Rebels in Chad say they have seized a second town in the remote northeast as they resume low-intensity hit and run operations against the government. Government officials deny reports that Chadian soldiers have ceded any control to the rebels. Phuong Tran reports from VOA's Central and West Africa Bureau in Dakar.
Rebel spokesman Makaila Nguebla with the Chad rebel group Union of Forces for Democracy and Development (UFDD) says that fighters have seized a second town in the remote northeast of Chad.
He says that the rebels' military strategy in the northeast is to exploit the remoteness of the region, which does not have many Chadian government forces. By forcing the government to shift its military resources in response to rebel activity, Nguebla says, then the rebels could eventually return to their previous military front in the east of Chad near the towns of Abeche and Biltine.
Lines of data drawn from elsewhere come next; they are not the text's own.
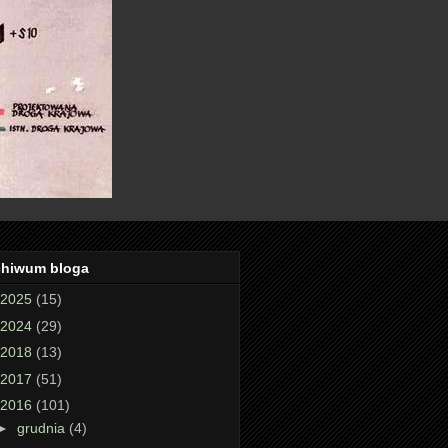
chiwum bloga
2025
(15)
2024
(29)
2018
(13)
2017
(51)
2016
(101)
►
grudnia
(4)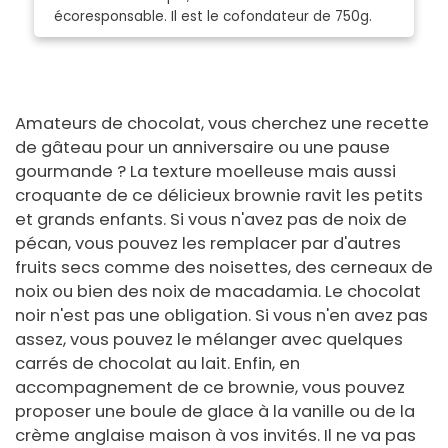
écoresponsable. Il est le cofondateur de 750g.
Amateurs de chocolat, vous cherchez une recette
de gâteau pour un anniversaire ou une pause
gourmande ? La texture moelleuse mais aussi
croquante de ce délicieux brownie ravit les petits
et grands enfants. Si vous n'avez pas de noix de
pécan, vous pouvez les remplacer par d'autres
fruits secs comme des noisettes, des cerneaux de
noix ou bien des noix de macadamia. Le chocolat
noir n'est pas une obligation. Si vous n'en avez pas
assez, vous pouvez le mélanger avec quelques
carrés de chocolat au lait. Enfin, en
accompagnement de ce brownie, vous pouvez
proposer une boule de glace à la vanille ou de la
crème anglaise maison à vos invités. Il ne va pas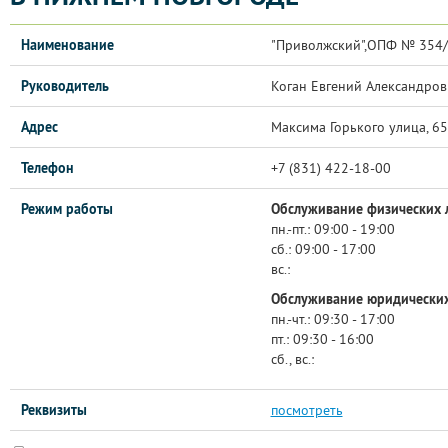
Наименование
"Приволжский",ОПФ № 354
Руководитель
Коган Евгений Александров
Адрес
Максима Горького улица, 6
Телефон
+7 (831) 422-18-00
Режим работы
Обслуживание физических 
пн.-пт.:
09:00 - 19:00
сб.:
09:00 - 17:00
вс.:
Обслуживание юридических
пн.-чт.:
09:30 - 17:00
пт.:
09:30 - 16:00
сб., вс.:
Реквизиты
посмотреть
Regional analyst Adrien Feniou, with the London-based research group Global Insight, says that the UFDD's shift to the northeast is logical.
"The government counteroffensive in the past two months has increased the militarization of the eastern provinces," he said. "Now that the UFDD rebels have been considerably weakened in this counteroffensive, they have chosen to attack where government control is much weaker, and therefore an easier target for rebel activity."
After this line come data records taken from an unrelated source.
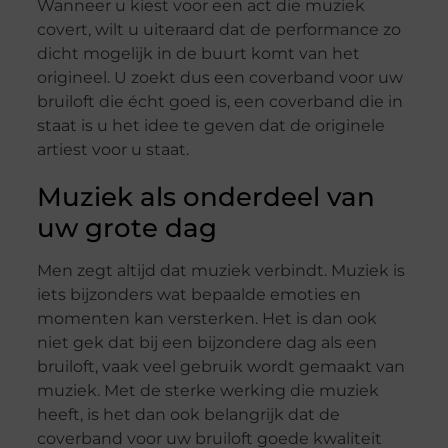
Wanneer u kiest voor een act die muziek
covert, wilt u uiteraard dat de performance zo
dicht mogelijk in de buurt komt van het
origineel. U zoekt dus een coverband voor uw
bruiloft die écht goed is, een coverband die in
staat is u het idee te geven dat de originele
artiest voor u staat.
Muziek als onderdeel van
uw grote dag
Men zegt altijd dat muziek verbindt. Muziek is
iets bijzonders wat bepaalde emoties en
momenten kan versterken. Het is dan ook
niet gek dat bij een bijzondere dag als een
bruiloft, vaak veel gebruik wordt gemaakt van
muziek. Met de sterke werking die muziek
heeft, is het dan ook belangrijk dat de
coverband voor uw bruiloft goede kwaliteit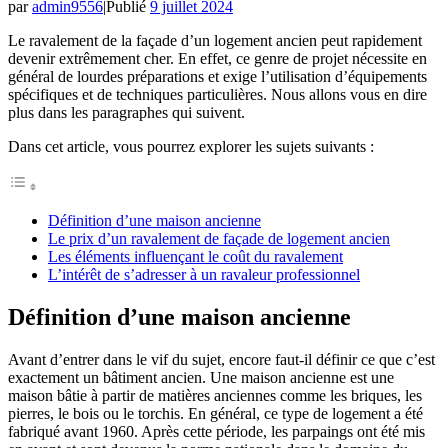
par
admin9556
|
Publié
9 juillet 2024
Le ravalement de la façade d’un logement ancien peut rapidement
devenir extrêmement cher. En effet, ce genre de projet nécessite en
général de lourdes préparations et exige l’utilisation d’équipements
spécifiques et de techniques particulières. Nous allons vous en dire
plus dans les paragraphes qui suivent.
Dans cet article, vous pourrez explorer les sujets suivants :
Définition d’une maison ancienne
Le prix d’un ravalement de façade de logement ancien
Les éléments influençant le coût du ravalement
L’intérêt de s’adresser à un ravaleur professionnel
Définition d’une maison ancienne
Avant d’entrer dans le vif du sujet, encore faut-il définir ce que c’est
exactement un bâtiment ancien. Une maison ancienne est une
maison bâtie à partir de matières anciennes comme les briques, les
pierres, le bois ou le torchis. En général, ce type de logement a été
fabriqué avant 1960. Après cette période, les parpaings ont été mis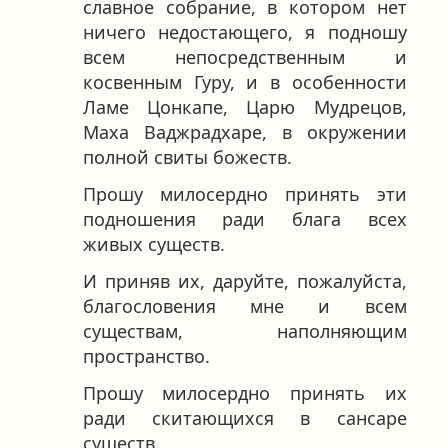
славное собрание, в котором нет
ничего недостающего, я подношу
всем непосредственным и
косвенным Гуру, и в особенности
Ламе Цонкапе, Царю Мудрецов,
Маха Ваджрадхаре, в окружении
полной свиты божеств.
Прошу милосердно принять эти
подношения ради блага всех
живых существ.
И приняв их, даруйте, пожалуйста,
благословения мне и всем
существам, наполняющим
пространство.
Прошу милосердно принять их
ради скитающихся в сансаре
существ.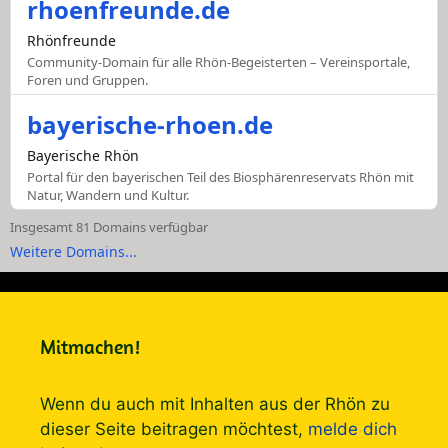
rhoenfreunde.de
Rhönfreunde
Community-Domain für alle Rhön-Begeisterten – Vereinsportale,
Foren und Gruppen.
bayerische-rhoen.de
Bayerische Rhön
Portal für den bayerischen Teil des Biosphärenreservats Rhön mit
Natur, Wandern und Kultur.
Insgesamt 81 Domains verfügbar
Weitere Domains...
Mitmachen!
Wenn du auch mit Inhalten aus der Rhön zu
dieser Seite beitragen möchtest,
melde dich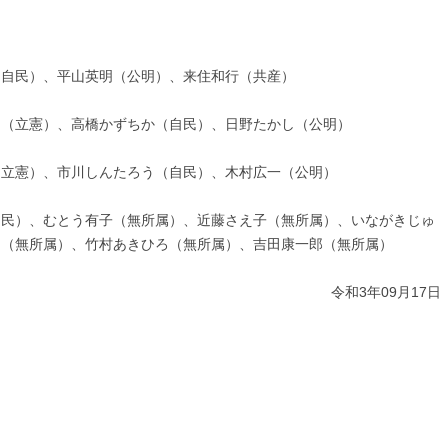
。
（自民）、平山英明（公明）、来住和行（共産）
り（立憲）、高橋かずちか（自民）、日野たかし（公明）
（立憲）、市川しんたろう（自民）、木村広一（公明）
自民）、むとう有子（無所属）、近藤さえ子（無所属）、いながきじゅ
し（無所属）、竹村あきひろ（無所属）、吉田康一郎（無所属）
令和3年09月17日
The British-based Royal Institute of International Affairs Africa Programs head, Alex Vines, says the rebels' growing proximity to Libya may have an impact on the two countries' relations.
He said, "I would imagine there will be more frenetic diplomatic activity."
Vines says this region has a troubled history.
"That is interesting if the rebels are positioning themselves in the north in areas that were an area of Libyan-Chadian conflict in the past," he said. "It will certainly enhance suspicion of Libya."
He says at the end of the Cold War, Libya and Chad had a dispute over the northeast, due to possible uranium wealth in that region.
Rebel spokesman, Nguebla, denies the UFDD has any support from Libya.
He says the UFDD is not concerned about Libyan intervention because the terrain in northeastern Chad is what he calls "inhospitable."
On Saturday, the rebels said they had seized the town of Ounianga Kebir, which is located between the Sudanese and Libyan borders. Chadian government officials disputed the rebel statement, saying that the rebels have since retreated to Sudan.
The rebels have pursued a low-intensity war in an effort to topple President Idriss Deby's regime, which the rebels accuse of gross corruption and human-rights abuses.